Return each line of the entries that mentions the word "shelters".
══════════════════════════════
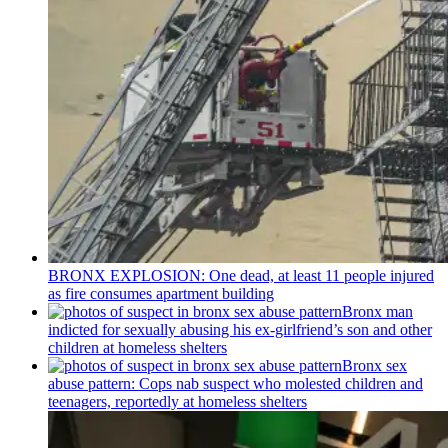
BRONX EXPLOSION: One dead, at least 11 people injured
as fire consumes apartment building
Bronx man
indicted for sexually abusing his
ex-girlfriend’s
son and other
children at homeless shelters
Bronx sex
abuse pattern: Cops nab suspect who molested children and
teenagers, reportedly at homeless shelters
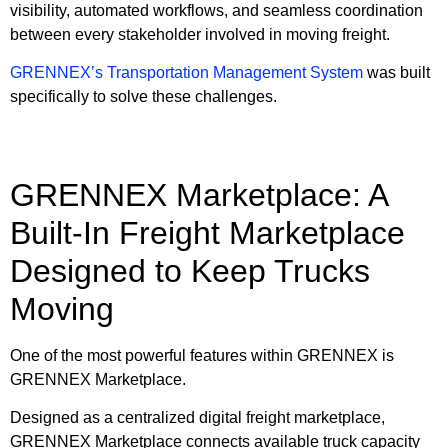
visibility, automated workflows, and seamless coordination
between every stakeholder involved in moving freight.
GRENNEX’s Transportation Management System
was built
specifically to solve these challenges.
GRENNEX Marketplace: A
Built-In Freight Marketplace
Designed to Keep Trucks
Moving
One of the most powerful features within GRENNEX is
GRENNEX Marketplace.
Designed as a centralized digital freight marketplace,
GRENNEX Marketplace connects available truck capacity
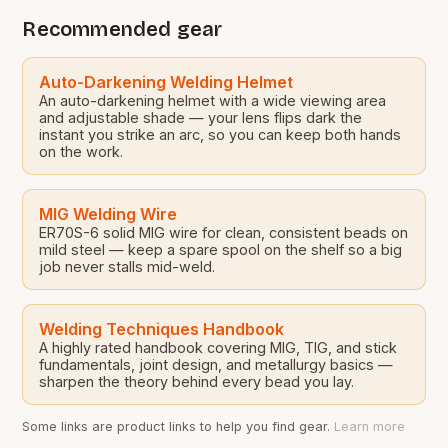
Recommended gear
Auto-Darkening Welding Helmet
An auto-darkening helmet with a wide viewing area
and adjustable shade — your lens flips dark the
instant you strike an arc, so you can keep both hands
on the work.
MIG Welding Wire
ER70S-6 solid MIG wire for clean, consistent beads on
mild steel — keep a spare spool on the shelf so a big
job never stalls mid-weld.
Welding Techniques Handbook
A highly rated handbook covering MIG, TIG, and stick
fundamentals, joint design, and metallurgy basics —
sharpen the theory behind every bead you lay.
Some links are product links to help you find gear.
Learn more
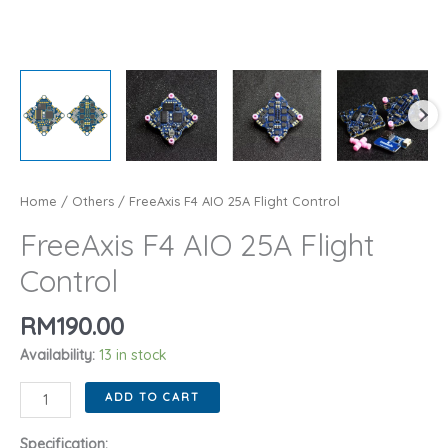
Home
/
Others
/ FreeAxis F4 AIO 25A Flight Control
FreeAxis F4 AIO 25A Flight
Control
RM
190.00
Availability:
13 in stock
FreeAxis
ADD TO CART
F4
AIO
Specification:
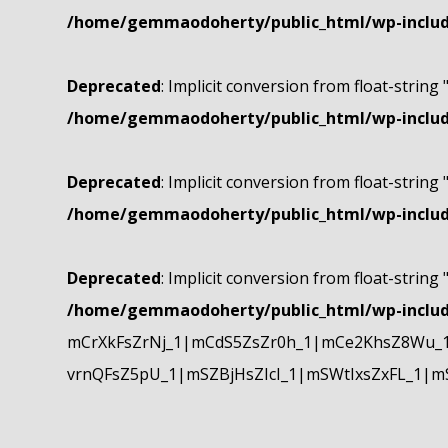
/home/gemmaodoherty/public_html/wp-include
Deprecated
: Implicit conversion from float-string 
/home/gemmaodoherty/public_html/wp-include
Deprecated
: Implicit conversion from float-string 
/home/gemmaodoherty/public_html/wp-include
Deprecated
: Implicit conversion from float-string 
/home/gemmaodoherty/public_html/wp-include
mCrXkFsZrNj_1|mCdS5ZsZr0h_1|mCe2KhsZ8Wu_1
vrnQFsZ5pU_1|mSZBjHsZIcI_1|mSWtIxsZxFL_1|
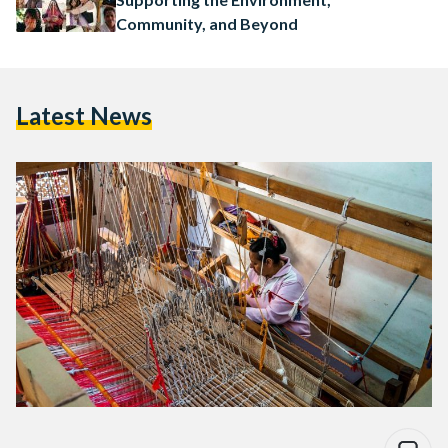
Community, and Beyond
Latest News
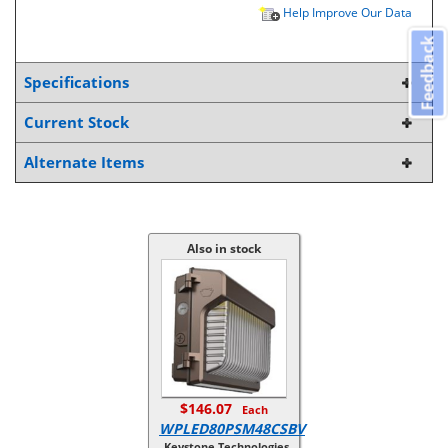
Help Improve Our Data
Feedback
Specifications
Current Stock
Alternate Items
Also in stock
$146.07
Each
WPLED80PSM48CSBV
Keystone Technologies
══════════════════════════════
* **Task solution**:
children at homeless shelters
teenagers, reportedly at homeless shelters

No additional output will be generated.